Peripheral Suppression of Arthritic Pain by Intraarticular Fadolmidine, an {alpha}2-Adrenoceptor Agonist, in the Rat

Osei B. Ansah, DVM, PhD, and Antti Pertovaara, MD, PhD

From the Biomedicum Helsinki, Institute of Biomedicine/Physiology, University of Helsinki, Helsinki, Finland.

Address correspondence and reprint requests to A. Pertovaara, MD, PhD, Biomedicum Helsinki, Institute of Biomedicine/Physiology, POB 63, University of Helsinki, FIN-00014 Helsinki, Finland.

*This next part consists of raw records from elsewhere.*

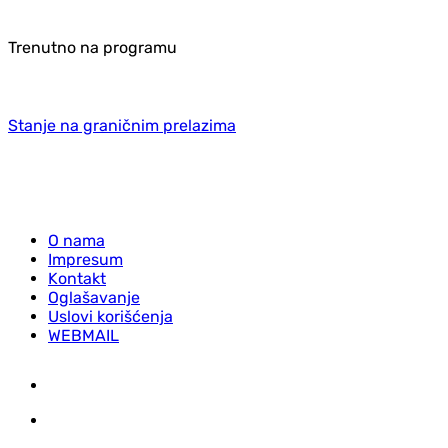
Trenutno na programu
Stanje na graničnim prelazima
O nama
Impresum
Kontakt
Oglašavanje
Uslovi korišćenja
WEBMAIL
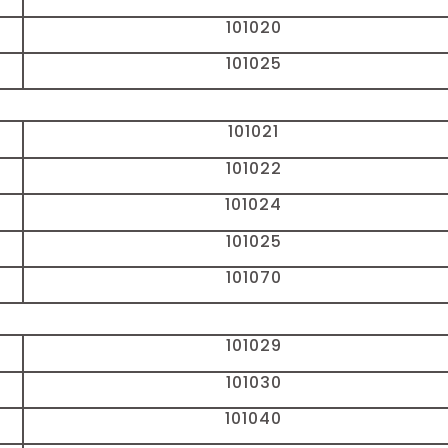
101020
101025
101021
101022
101024
101025
101070
101029
101030
101040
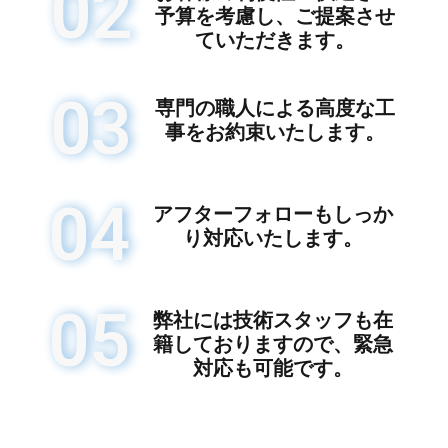
02
予算を考慮し、ご提案させ
ていただきます。
03
専門の職人による高度な工
事をお約束いたします。
04
アフターフォローもしっか
り対応いたします。
05
弊社には技術スタッフも在
籍しておりますので、緊急
対応も可能です。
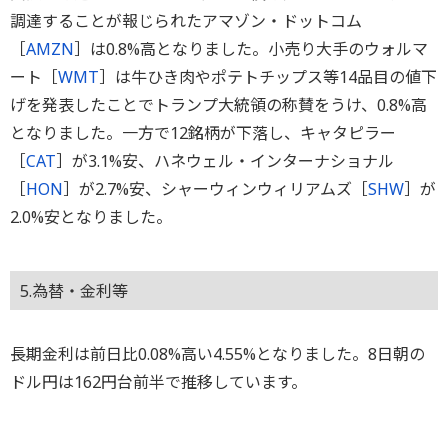
調達することが報じられたアマゾン・ドットコム
［
AMZN
］は0.8%高となりました。小売り大手のウォルマ
ート［
WMT
］は牛ひき肉やポテトチップス等14品目の値下
げを発表したことでトランプ大統領の称賛をうけ、0.8%高
となりました。一方で12銘柄が下落し、キャタピラー
［
CAT
］が3.1%安、ハネウェル・インターナショナル
［
HON
］が2.7%安、シャーウィンウィリアムズ［
SHW
］が
2.0%安となりました。
5.為替・金利等
長期金利は前日比0.08%高い4.55%となりました。8日朝の
ドル円は162円台前半で推移しています。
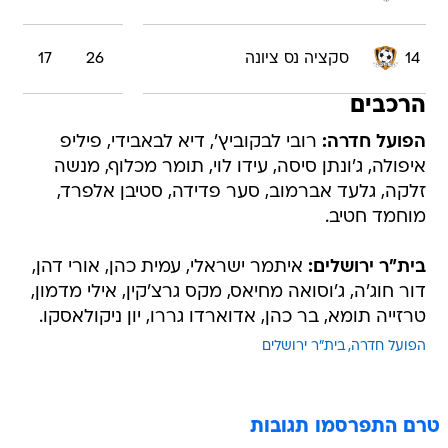
14
סקציה נס ציונה
26
17
הרכבים
הפועל חדרה:
רובי לבקוביץ', דיא לבאבידי, פיליפ
איפולה, ג'ונתן סיסה, עידו לוי, תומר מכלוף, מנשה
זלקה, גלעד אברמוב, סער פדידה, סטיבן אלפרד,
מוחמד חטיב.
בית"ר ירושלים:
איתמר ישראלי, עמית כהן, אורי דהן,
דור חוג'ה, ג'וסואה מחיאס, מקס גרצ'קין, אילי מדמון,
טרזייה תומא, בר כהן, אדוארדו גררו, יון ניקולאסקו.
הפועל חדרה
בית"ר ירושלים
טרם התפרסמו תגובות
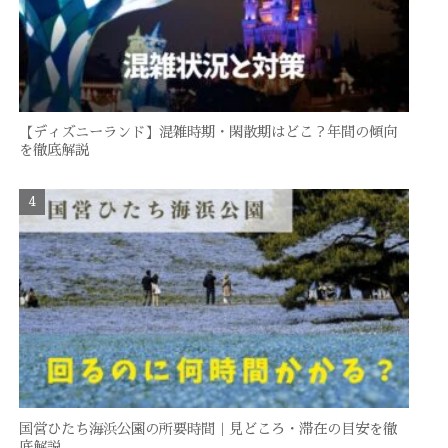
【ディズニーランド】混雑時期・閑散期はどこ？年間の傾向
を徹底解説
国営ひたち海浜公園の所要時間｜見どころ・滞在の目安を徹
底解説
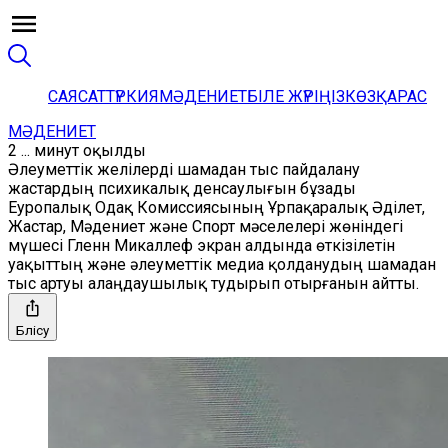
САЯСАТ
ТҮРКИЯ
МӘДЕНИЕТ
БІЛЕ ЖҮРІҢІЗ
КӨЗҚАРАС
МӘДЕНИЕТ
2 ... минут оқылды
Әлеуметтік желілерді шамадан тыс пайдалану
жастардың психикалық денсаулығын бұзады
Еуропалық Одақ Комиссиясының Ұрпақаралық Әділет,
Жастар, Мәдениет және Спорт мәселелері жөніндегі
мүшесі Гленн Микаллеф экран алдында өткізілетін
уақыттың және әлеуметтік медиа қолданудың шамадан
тыс артуы алаңдаушылық тудырып отырғанын айтты.
Бөлісу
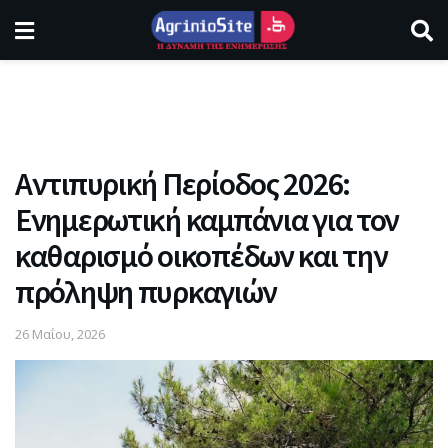
Αντιπυρική Περίοδος 2026:
Ενημερωτική καμπάνια για τον
καθαρισμό οικοπέδων και την
πρόληψη πυρκαγιών
26 Μαΐου, 2026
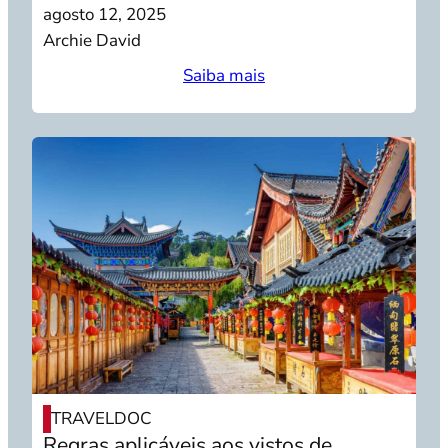
agosto 12, 2025
Archie David
Saiba mais
TRAVELDOC
Regras aplicáveis aos vistos de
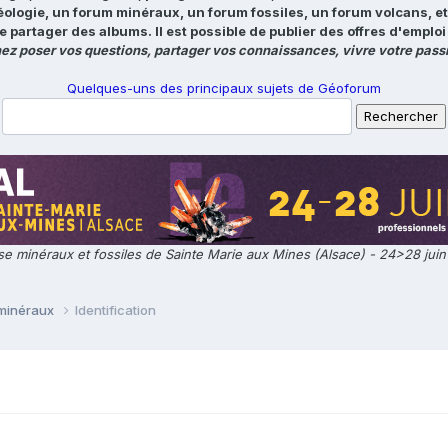
éologie, un forum minéraux, un forum fossiles, un forum volcans, e
e partager des albums. Il est possible de publier des offres d'emp
ez poser vos questions, partager vos connaissances, vivre votre passi
Quelques-uns des principaux sujets de Géoforum
e minéraux et fossiles de Sainte Marie aux Mines (Alsace) - 24>28 jui
 minéraux
Identification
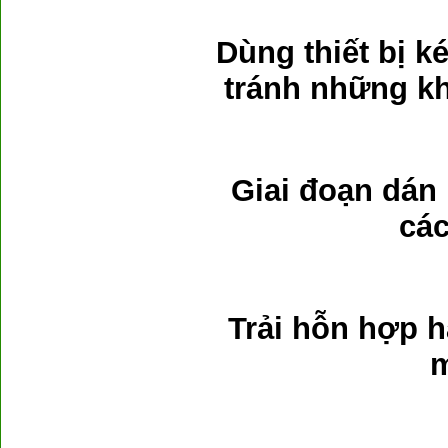
Dùng thiết bị k
tránh những k
Giai đoạn dán 
các
Trải hỗn hợp h
m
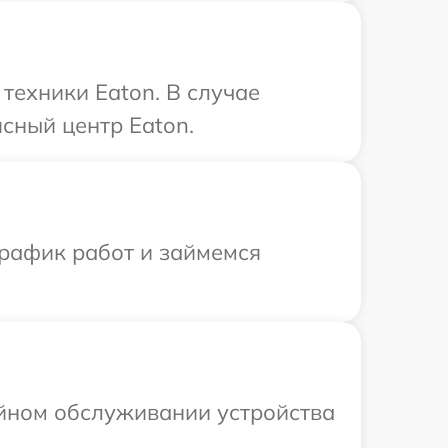
техники Eaton. В случае
сный центр Eaton.
график работ и займемся
ийном обслуживании устройства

Address e-mail to antti.pertovaara{at}helsinki.fi.

Abstract

BACKGROUND: Earlier results suggest that peripheral {alpha}2-adrenoceptors and opioid receptors may reduce arthritic pain. Fadolmidine is a highly selective {alpha}2-adrenoceptor agonist that has only limited central access after peripheral administration. We assessed the peripheral antinociceptive properties of fadolmidine and the potential contribution of peripheral opioid receptors to its antinociceptive effect in experimental monoarthritis.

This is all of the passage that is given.